## Action item
Transcribe every entry below word for word, but skip the pictures.

(Records from a dataset)
* * * * * * *

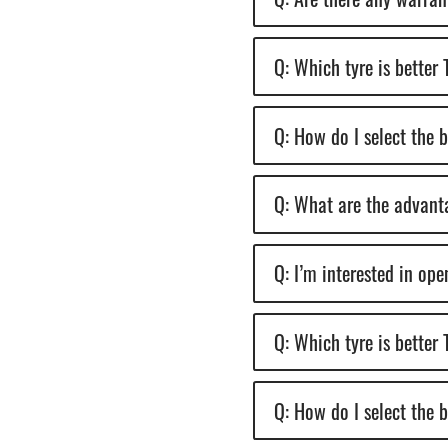
Q: Which tyre is better
Q: How do I select the 
Q: What are the advanta
Q: I’m interested in op
Q: Which tyre is better
Q: How do I select the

* * * * * * *

## Exercise solution
Q: Which tyre is better
Q: How do I select the 
Q: What are the advanta
Q: I’m interested in op
Q: Which tyre is better
Q: How do I select the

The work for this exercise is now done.